Place des Martyrs, une grande scène voit les tribuns d'un soir défiler. Dans la foule, des groupes scandent leurs propres chants, à coups de "Hela hela ho, Gebran Bassil, kess emmo", "Thawra! Thawra! Thawra!", "Kellon ya3ne kellon"... Plus haut sur le parking devant DHL, universités, ONG et membres de la société civile ont pris le pouvoir, des discussions citoyennes s'engagent sous les tentes aussi fragiles que nécessaires. Comme cette révolution.
Day #10.
Samedi 26 octobre 2019. Le peuple libanais a pris le pouvoir au centre-ville. A Furn el-Chebbak, je prends un service. Je demande "Thawra": le mot qui désigne la révolution est vite devenu un lieu géographique pour les chauffeurs. Des chauffeurs qui – tous sans exception pendant mes 8 journées à Beyrouth – se disent contre cette révolution, "remplie de drogués et de prostituées". Le discours classique des partisans du Mouvement Amal.
Les Libanais sont venus de tout le pays pour manifester à Beyrouth. A Tripoli au nord et à Nabatiyeh au sud, des scènes similaires. A Beyrouth, le centre-ville s'est vite transformé en kermesse: vendeurs de rue, imprimeurs de t-shirt en sérigraphie. l'heure est encore à une certaine insouciance...
Day #11.
Dimanche 27 octobre 2019. Le rendez-vous circulait depuis plusieurs jours pour ce dimanche: appel général pour former une chaîne humaine, de Tyr à Tripoli. Je choisis Aïn el-Mreisseh comme point de départ. Je suis la chaîne jusqu'au bain militaire, après le nouveau phare. C'est brouillon, joyeux, tout le monde est heureux d'être là. Je discute avec des dames d'un certain âge qui me demandent d'où je viens. "Ah, vous les Français, c'est de votre faute tout ça! Pourquoi avez-vous couvé Khomeiny dans les années 70? Vous auriez pu le garder! Tout part de là!"

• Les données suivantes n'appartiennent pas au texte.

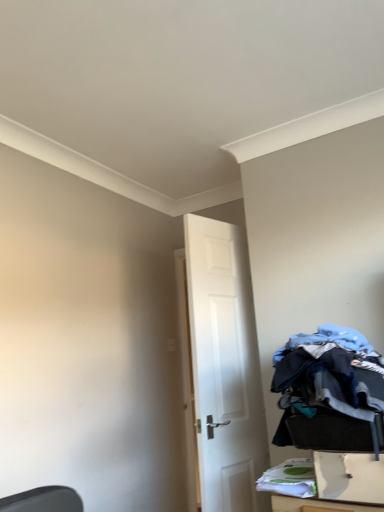 Question: Considering the relative sizes of white matte door at center and denim fabric laundry at lower right in the image provided, is white matte door at center smaller than denim fabric laundry at lower right?

Choices:
 (A) yes
 (B) no

Answer: (B)

Question: Would you say white matte door at center is a long distance from denim fabric laundry at lower right?

Choices:
 (A) yes
 (B) no

Answer: (B)

Question: Considering the relative sizes of white matte door at center and denim fabric laundry at lower right in the image provided, is white matte door at center wider than denim fabric laundry at lower right?

Choices:
 (A) yes
 (B) no

Answer: (B)

Question: Considering the relative positions of white matte door at center and denim fabric laundry at lower right in the image provided, is white matte door at center to the left of denim fabric laundry at lower right from the viewer's perspective?

Choices:
 (A) yes
 (B) no

Answer: (A)

Question: Is white matte door at center oriented towards denim fabric laundry at lower right?

Choices:
 (A) yes
 (B) no

Answer: (B)

Question: Is point (306, 368) positioned closer to the camera than point (241, 500)?

Choices:
 (A) closer
 (B) farther

Answer: (A)

Question: From the image's perspective, is denim fabric laundry at lower right above or below white matte door at center?

Choices:
 (A) above
 (B) below

Answer: (A)

Question: Relative to white matte door at center, is denim fabric laundry at lower right in front or behind?

Choices:
 (A) behind
 (B) front

Answer: (B)

Question: Visually, is denim fabric laundry at lower right positioned to the left or to the right of white matte door at center?

Choices:
 (A) left
 (B) right

Answer: (B)

Question: Looking at their shapes, would you say white matte door at center is wider or thinner than white plastic drawer at lower right?

Choices:
 (A) thin
 (B) wide

Answer: (A)

Question: In the image, is white matte door at center positioned in front of or behind white plastic drawer at lower right?

Choices:
 (A) front
 (B) behind

Answer: (B)

Question: Considering the positions of white matte door at center and white plastic drawer at lower right in the image, is white matte door at center bigger or smaller than white plastic drawer at lower right?

Choices:
 (A) small
 (B) big

Answer: (B)

Question: Would you say white matte door at center is to the left or to the right of white plastic drawer at lower right in the picture?

Choices:
 (A) right
 (B) left

Answer: (B)

Question: Is white plastic drawer at lower right in front of or behind white matte door at center in the image?

Choices:
 (A) behind
 (B) front

Answer: (B)

Question: From the image's perspective, is white plastic drawer at lower right above or below white matte door at center?

Choices:
 (A) below
 (B) above

Answer: (A)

En fin d'après-midi, je retourne au centre-ville. Toujours beaucoup de monde. Les manifestants visitent tous les lieux, avec une prédilection pour le fameux Œuf, le dôme du City center symbole de Beyrouth, et le Grand théâtre qui menace de s'écrouler. L'heure est toujours à la fête. Tard dans la soirée, un vieux autocar Dodge tente de se frayer un chemin pour s'extirper de la place des Martyrs, ça klaxonne, ça chante...
Day #12.
Lundi 28 octobre 2019. Je débarque du côté de Borj el-Ghazal, juste à la bonne heure, ni trop tôt, ni trop tard. Ma bonne étoile est là. J'aperçois un petit attroupement qui se forme. Une dame âgée, vêtue d'une chemise de nuit Vichy rose et d'un drapeau libanais en guise de cape, interpelle les jeunes manifestants. Je m'approche. Je la reconnais, c'est la peintre Laure Ghorayeb. La scène est juste extraordinaire. La connexion est instantanée entre la vieille dame et les jeunes Gavroche, les regards amoureux l'enveloppent, ils scandent "Téta!" sans savoir probablement de qui il s'agit.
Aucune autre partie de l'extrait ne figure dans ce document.